Nel primo turno del pomeriggio salgo su una RR e inizio il mio turno cercando di fare tutte le cose che so ma che dire è un conto, fare è un altro. Faccio le Lesmo in un modo indecente, la moto non vuole scendere giù. Che mi succede? Arrivo alla parabolica e in accelerazione il posteriore scarta di un bel po’ ma - credo più per incoscienza che per perizia - non mi spavento. Il giro dopo succede di nuovo, faccio le Lesmo con le mie traiettorie quadrate e poi alla Parabolica il posteriore scarta ancora di più, la moto si mette di traverso, esco sull’erba sintetica, prendo un colpo sul bordo dell’asfalto però resto in piedi. Vabbe’, ho capito, gomme finite. Ai box vedo che a metà spalla gli intagli sono spariti, si lavora sullo strato basso della gomma, quello che è a contatto con le tele e non dà grip.

Un traverso ai 200 in Parabolica, arrivi ai box e invece di svenire come sarebbe opportuno dici: beh, peccato, gomma finita, cambio moto.

 

Il bello dell’elettronica

È una cosa che mi confonde: ancora devo capire se ti fa sentire bravo o somaro. Bravo perché esci indenne da un’esperienza di questo tipo. Bravo perché riesci a domare tutti quei CV con una gomma finita. Bravo perché non scivoli, non fai hi-side, non zigzaghi per la pista cercando disperatamente di restare in piedi. Semplicemente derapi un po’ e tutto finisce lì. Tutto avviene in modo così semplice e naturale che sembra opera tua.
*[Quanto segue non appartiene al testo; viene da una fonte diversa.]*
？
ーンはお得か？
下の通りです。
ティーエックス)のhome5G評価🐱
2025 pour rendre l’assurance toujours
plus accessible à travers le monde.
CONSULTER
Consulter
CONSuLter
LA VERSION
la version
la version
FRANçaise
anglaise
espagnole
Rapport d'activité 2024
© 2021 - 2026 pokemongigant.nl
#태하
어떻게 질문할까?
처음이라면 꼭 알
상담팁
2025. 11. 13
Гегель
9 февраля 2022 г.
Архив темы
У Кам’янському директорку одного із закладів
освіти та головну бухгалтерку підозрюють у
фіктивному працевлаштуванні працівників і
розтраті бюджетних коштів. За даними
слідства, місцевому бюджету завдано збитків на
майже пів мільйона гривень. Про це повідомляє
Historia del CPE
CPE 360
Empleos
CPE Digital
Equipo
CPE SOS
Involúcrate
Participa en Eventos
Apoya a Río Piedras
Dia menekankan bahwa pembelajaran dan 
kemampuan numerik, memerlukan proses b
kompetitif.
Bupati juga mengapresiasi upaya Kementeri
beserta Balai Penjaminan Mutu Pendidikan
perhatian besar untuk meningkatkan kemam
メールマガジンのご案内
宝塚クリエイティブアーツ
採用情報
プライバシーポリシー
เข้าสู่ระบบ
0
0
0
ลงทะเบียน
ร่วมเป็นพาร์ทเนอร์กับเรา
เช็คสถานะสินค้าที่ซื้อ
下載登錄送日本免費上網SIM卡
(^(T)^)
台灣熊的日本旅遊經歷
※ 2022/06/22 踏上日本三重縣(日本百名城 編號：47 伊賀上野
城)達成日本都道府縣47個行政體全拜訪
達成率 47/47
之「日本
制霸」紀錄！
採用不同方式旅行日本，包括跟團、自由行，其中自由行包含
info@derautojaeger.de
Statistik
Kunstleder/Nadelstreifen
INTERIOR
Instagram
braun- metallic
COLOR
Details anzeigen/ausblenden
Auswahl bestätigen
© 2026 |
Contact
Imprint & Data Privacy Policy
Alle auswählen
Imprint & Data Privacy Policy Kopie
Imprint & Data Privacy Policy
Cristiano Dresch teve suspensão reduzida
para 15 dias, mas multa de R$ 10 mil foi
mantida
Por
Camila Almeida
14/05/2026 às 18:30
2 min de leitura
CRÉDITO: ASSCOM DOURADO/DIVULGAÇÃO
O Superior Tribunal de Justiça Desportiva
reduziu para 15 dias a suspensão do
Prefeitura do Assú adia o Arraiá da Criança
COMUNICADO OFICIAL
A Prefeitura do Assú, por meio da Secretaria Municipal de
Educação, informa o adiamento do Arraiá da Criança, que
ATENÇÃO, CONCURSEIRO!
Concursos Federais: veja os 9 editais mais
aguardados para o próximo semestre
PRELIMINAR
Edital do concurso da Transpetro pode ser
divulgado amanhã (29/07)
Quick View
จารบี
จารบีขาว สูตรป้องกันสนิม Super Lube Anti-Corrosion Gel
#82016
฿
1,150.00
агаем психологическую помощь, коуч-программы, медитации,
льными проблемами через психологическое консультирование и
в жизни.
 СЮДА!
Poi ti chiedi: ma senza il DTC sarebbe andata allo stesso modo? Sarei stato capace di gestire queste perdita di aderenza? Di controllare perfettamente la moto in tutti i turni aprendo in modo perfetto il gas nelle duecento uscite di curva che avrò affrontato in questa giornata? Questa elettronica è così a punto che penso che se sulla RR ci metti su una scimmia e questa, senza capire nulla, in curva dovesse dare tutto il gas non succederebbe niente. Perché il DTC non solo gestisce le perdite di aderenza, ma controlla l’erogazione in relazione all’angolo di piega. Ovvio, non ti salva da tutto, ma ti dà una grossissima mano.

 

Chiudere in bellezza

Nel secondo turno del pomeriggio finalmente le cose iniziano a girare. Un po’ ci siamo rilassati, un po’ ricordiamo meglio la pista; formando un gruppetto di tre, che giriamo con lo stesso ritmo, finalmente ci godiamo un turno divertentissimo. Credendo persino di andare forte. Il nostro istruttore Tony questa volta ci lascia liberi seguendoci senza intervenire, senza bacchettarci sull’arte delle nostre staccate, sulle nostre traiettorie fantasiose e sulle controverse accelerazioni. Chissà se è un buon segno o ha mollato il colpo? Il dubbio non ci disturba perché applichiamo la regoletta motociclistica più stupida che c’è: se sei incerto tieni aperto. Tanto c’è il DTC.